§ **PROVIDED RECORDS**:
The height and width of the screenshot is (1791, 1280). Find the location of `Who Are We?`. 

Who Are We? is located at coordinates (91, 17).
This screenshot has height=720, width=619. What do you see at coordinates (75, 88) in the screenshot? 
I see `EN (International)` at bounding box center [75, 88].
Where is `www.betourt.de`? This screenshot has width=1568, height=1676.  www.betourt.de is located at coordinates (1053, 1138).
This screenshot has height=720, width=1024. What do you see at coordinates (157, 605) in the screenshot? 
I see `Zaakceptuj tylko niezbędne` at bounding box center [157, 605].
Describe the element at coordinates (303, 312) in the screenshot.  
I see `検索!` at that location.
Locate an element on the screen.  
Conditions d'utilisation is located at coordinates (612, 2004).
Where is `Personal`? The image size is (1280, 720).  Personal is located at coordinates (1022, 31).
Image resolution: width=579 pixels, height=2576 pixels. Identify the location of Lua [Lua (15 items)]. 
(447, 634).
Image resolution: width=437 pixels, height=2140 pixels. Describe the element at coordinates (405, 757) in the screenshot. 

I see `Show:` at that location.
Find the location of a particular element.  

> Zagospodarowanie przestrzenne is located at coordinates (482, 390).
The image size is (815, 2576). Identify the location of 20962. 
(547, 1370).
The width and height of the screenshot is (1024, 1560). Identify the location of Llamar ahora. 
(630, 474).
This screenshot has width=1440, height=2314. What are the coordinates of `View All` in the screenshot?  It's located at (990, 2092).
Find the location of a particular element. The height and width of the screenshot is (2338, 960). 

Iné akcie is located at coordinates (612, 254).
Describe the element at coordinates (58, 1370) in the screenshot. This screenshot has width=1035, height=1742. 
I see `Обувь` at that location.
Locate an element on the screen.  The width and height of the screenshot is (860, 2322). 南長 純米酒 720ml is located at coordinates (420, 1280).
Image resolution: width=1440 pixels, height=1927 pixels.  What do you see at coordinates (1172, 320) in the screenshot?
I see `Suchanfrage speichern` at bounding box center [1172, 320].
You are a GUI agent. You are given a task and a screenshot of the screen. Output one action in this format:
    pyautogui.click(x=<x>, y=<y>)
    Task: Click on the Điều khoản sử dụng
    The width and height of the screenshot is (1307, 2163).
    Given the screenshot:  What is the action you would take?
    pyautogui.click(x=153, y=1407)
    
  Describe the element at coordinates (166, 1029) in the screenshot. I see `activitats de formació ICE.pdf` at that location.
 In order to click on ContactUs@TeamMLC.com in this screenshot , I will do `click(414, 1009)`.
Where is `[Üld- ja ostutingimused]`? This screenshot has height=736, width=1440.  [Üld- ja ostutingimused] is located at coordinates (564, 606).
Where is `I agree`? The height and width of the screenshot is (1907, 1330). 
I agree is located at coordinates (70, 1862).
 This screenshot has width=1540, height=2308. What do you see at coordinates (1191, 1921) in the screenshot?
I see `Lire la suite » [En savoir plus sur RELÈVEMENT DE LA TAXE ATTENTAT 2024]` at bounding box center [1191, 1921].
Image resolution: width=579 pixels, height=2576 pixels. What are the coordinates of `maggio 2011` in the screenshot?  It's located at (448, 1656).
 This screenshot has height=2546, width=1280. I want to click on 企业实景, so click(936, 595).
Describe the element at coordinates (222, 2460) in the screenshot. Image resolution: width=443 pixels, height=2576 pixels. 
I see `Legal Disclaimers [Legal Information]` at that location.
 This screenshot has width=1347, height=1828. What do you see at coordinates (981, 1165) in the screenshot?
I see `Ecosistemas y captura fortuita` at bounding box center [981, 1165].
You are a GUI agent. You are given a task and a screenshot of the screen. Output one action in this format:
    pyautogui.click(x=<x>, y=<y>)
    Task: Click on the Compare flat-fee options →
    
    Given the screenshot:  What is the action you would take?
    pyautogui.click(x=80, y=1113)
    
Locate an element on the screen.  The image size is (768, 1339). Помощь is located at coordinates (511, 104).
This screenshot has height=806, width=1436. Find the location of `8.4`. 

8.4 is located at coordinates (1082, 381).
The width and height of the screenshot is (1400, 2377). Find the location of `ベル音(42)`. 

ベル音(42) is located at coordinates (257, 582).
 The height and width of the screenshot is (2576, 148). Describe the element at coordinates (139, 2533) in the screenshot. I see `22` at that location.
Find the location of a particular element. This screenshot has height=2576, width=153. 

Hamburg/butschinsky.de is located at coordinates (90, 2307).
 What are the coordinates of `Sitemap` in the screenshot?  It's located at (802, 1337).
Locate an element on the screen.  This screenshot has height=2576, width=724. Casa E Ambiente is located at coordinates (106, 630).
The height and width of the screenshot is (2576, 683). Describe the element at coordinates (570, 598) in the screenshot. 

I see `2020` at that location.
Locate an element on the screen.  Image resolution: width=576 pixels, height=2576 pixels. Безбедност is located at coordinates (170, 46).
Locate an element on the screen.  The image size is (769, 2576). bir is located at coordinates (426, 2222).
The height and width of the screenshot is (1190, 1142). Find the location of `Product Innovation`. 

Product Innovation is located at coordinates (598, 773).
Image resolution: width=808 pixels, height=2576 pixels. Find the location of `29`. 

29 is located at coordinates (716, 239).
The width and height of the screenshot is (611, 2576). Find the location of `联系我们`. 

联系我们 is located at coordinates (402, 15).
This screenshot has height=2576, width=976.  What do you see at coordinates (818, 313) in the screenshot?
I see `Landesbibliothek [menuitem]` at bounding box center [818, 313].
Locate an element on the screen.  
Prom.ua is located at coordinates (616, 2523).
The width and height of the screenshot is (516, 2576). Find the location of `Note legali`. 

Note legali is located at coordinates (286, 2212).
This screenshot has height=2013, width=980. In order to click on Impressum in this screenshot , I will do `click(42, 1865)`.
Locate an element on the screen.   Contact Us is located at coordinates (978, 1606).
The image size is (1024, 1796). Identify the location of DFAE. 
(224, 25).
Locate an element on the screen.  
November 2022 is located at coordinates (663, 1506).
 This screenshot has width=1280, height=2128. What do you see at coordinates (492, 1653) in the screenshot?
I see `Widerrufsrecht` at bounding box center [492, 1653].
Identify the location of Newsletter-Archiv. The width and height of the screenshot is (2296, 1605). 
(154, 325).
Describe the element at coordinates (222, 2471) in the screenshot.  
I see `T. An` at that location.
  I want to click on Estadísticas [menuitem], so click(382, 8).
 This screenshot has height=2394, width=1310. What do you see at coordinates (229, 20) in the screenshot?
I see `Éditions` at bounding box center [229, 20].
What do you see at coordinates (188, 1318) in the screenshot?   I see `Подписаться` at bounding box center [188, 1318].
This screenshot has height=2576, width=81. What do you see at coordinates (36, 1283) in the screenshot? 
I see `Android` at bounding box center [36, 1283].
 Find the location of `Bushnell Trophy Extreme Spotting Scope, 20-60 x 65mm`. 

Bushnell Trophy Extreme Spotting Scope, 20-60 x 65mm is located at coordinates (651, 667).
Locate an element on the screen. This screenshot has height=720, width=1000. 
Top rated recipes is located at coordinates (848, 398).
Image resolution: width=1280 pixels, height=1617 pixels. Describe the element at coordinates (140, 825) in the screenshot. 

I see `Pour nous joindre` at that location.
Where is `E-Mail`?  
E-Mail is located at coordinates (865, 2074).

§ **WHAT YOU WILL DO**: Reproduce each record exactly, leaving nothing out.

§ **SOLUTION TO THIS EXERCISE**:
The height and width of the screenshot is (1791, 1280). Find the location of `Who Are We?`. 

Who Are We? is located at coordinates (91, 17).
This screenshot has height=720, width=619. What do you see at coordinates (75, 88) in the screenshot? 
I see `EN (International)` at bounding box center [75, 88].
Where is `www.betourt.de`? This screenshot has width=1568, height=1676.  www.betourt.de is located at coordinates (1053, 1138).
This screenshot has height=720, width=1024. What do you see at coordinates (157, 605) in the screenshot? 
I see `Zaakceptuj tylko niezbędne` at bounding box center [157, 605].
Describe the element at coordinates (303, 312) in the screenshot.  
I see `検索!` at that location.
Locate an element on the screen.  
Conditions d'utilisation is located at coordinates (612, 2004).
Where is `Personal`? The image size is (1280, 720).  Personal is located at coordinates (1022, 31).
Image resolution: width=579 pixels, height=2576 pixels. Identify the location of Lua [Lua (15 items)]. 
(447, 634).
Image resolution: width=437 pixels, height=2140 pixels. Describe the element at coordinates (405, 757) in the screenshot. 

I see `Show:` at that location.
Find the location of a particular element.  

> Zagospodarowanie przestrzenne is located at coordinates (482, 390).
The image size is (815, 2576). Identify the location of 20962. 
(547, 1370).
The width and height of the screenshot is (1024, 1560). Identify the location of Llamar ahora. 
(630, 474).
This screenshot has width=1440, height=2314. What are the coordinates of `View All` in the screenshot?  It's located at (990, 2092).
Find the location of a particular element. The height and width of the screenshot is (2338, 960). 

Iné akcie is located at coordinates (612, 254).
Describe the element at coordinates (58, 1370) in the screenshot. This screenshot has width=1035, height=1742. 
I see `Обувь` at that location.
Locate an element on the screen.  The width and height of the screenshot is (860, 2322). 南長 純米酒 720ml is located at coordinates (420, 1280).
Image resolution: width=1440 pixels, height=1927 pixels.  What do you see at coordinates (1172, 320) in the screenshot?
I see `Suchanfrage speichern` at bounding box center [1172, 320].
You are a GUI agent. You are given a task and a screenshot of the screen. Output one action in this format:
    pyautogui.click(x=<x>, y=<y>)
    Task: Click on the Điều khoản sử dụng
    The width and height of the screenshot is (1307, 2163).
    Given the screenshot:  What is the action you would take?
    pyautogui.click(x=153, y=1407)
    
  Describe the element at coordinates (166, 1029) in the screenshot. I see `activitats de formació ICE.pdf` at that location.
 In order to click on ContactUs@TeamMLC.com in this screenshot , I will do `click(414, 1009)`.
Where is `[Üld- ja ostutingimused]`? This screenshot has height=736, width=1440.  [Üld- ja ostutingimused] is located at coordinates (564, 606).
Where is `I agree`? The height and width of the screenshot is (1907, 1330). 
I agree is located at coordinates (70, 1862).
 This screenshot has width=1540, height=2308. What do you see at coordinates (1191, 1921) in the screenshot?
I see `Lire la suite » [En savoir plus sur RELÈVEMENT DE LA TAXE ATTENTAT 2024]` at bounding box center [1191, 1921].
Image resolution: width=579 pixels, height=2576 pixels. What are the coordinates of `maggio 2011` in the screenshot?  It's located at (448, 1656).
 This screenshot has height=2546, width=1280. I want to click on 企业实景, so click(936, 595).
Describe the element at coordinates (222, 2460) in the screenshot. Image resolution: width=443 pixels, height=2576 pixels. 
I see `Legal Disclaimers [Legal Information]` at that location.
 This screenshot has width=1347, height=1828. What do you see at coordinates (981, 1165) in the screenshot?
I see `Ecosistemas y captura fortuita` at bounding box center [981, 1165].
You are a GUI agent. You are given a task and a screenshot of the screen. Output one action in this format:
    pyautogui.click(x=<x>, y=<y>)
    Task: Click on the Compare flat-fee options →
    
    Given the screenshot:  What is the action you would take?
    pyautogui.click(x=80, y=1113)
    
Locate an element on the screen.  The image size is (768, 1339). Помощь is located at coordinates (511, 104).
This screenshot has height=806, width=1436. Find the location of `8.4`. 

8.4 is located at coordinates (1082, 381).
The width and height of the screenshot is (1400, 2377). Find the location of `ベル音(42)`. 

ベル音(42) is located at coordinates (257, 582).
 The height and width of the screenshot is (2576, 148). Describe the element at coordinates (139, 2533) in the screenshot. I see `22` at that location.
Find the location of a particular element. This screenshot has height=2576, width=153. 

Hamburg/butschinsky.de is located at coordinates (90, 2307).
 What are the coordinates of `Sitemap` in the screenshot?  It's located at (802, 1337).
Locate an element on the screen.  This screenshot has height=2576, width=724. Casa E Ambiente is located at coordinates (106, 630).
The height and width of the screenshot is (2576, 683). Describe the element at coordinates (570, 598) in the screenshot. 

I see `2020` at that location.
Locate an element on the screen.  Image resolution: width=576 pixels, height=2576 pixels. Безбедност is located at coordinates (170, 46).
Locate an element on the screen.  The image size is (769, 2576). bir is located at coordinates (426, 2222).
The height and width of the screenshot is (1190, 1142). Find the location of `Product Innovation`. 

Product Innovation is located at coordinates (598, 773).
Image resolution: width=808 pixels, height=2576 pixels. Find the location of `29`. 

29 is located at coordinates (716, 239).
The width and height of the screenshot is (611, 2576). Find the location of `联系我们`. 

联系我们 is located at coordinates (402, 15).
This screenshot has height=2576, width=976.  What do you see at coordinates (818, 313) in the screenshot?
I see `Landesbibliothek [menuitem]` at bounding box center [818, 313].
Locate an element on the screen.  
Prom.ua is located at coordinates (616, 2523).
The width and height of the screenshot is (516, 2576). Find the location of `Note legali`. 

Note legali is located at coordinates (286, 2212).
This screenshot has height=2013, width=980. In order to click on Impressum in this screenshot , I will do `click(42, 1865)`.
Locate an element on the screen.   Contact Us is located at coordinates (978, 1606).
The image size is (1024, 1796). Identify the location of DFAE. 
(224, 25).
Locate an element on the screen.  
November 2022 is located at coordinates (663, 1506).
 This screenshot has width=1280, height=2128. What do you see at coordinates (492, 1653) in the screenshot?
I see `Widerrufsrecht` at bounding box center [492, 1653].
Identify the location of Newsletter-Archiv. The width and height of the screenshot is (2296, 1605). 
(154, 325).
Describe the element at coordinates (222, 2471) in the screenshot.  
I see `T. An` at that location.
  I want to click on Estadísticas [menuitem], so click(382, 8).
 This screenshot has height=2394, width=1310. What do you see at coordinates (229, 20) in the screenshot?
I see `Éditions` at bounding box center [229, 20].
What do you see at coordinates (188, 1318) in the screenshot?   I see `Подписаться` at bounding box center [188, 1318].
This screenshot has height=2576, width=81. What do you see at coordinates (36, 1283) in the screenshot? 
I see `Android` at bounding box center [36, 1283].
 Find the location of `Bushnell Trophy Extreme Spotting Scope, 20-60 x 65mm`. 

Bushnell Trophy Extreme Spotting Scope, 20-60 x 65mm is located at coordinates (651, 667).
Locate an element on the screen. This screenshot has height=720, width=1000. 
Top rated recipes is located at coordinates (848, 398).
Image resolution: width=1280 pixels, height=1617 pixels. Describe the element at coordinates (140, 825) in the screenshot. 

I see `Pour nous joindre` at that location.
Where is `E-Mail`?  
E-Mail is located at coordinates (865, 2074).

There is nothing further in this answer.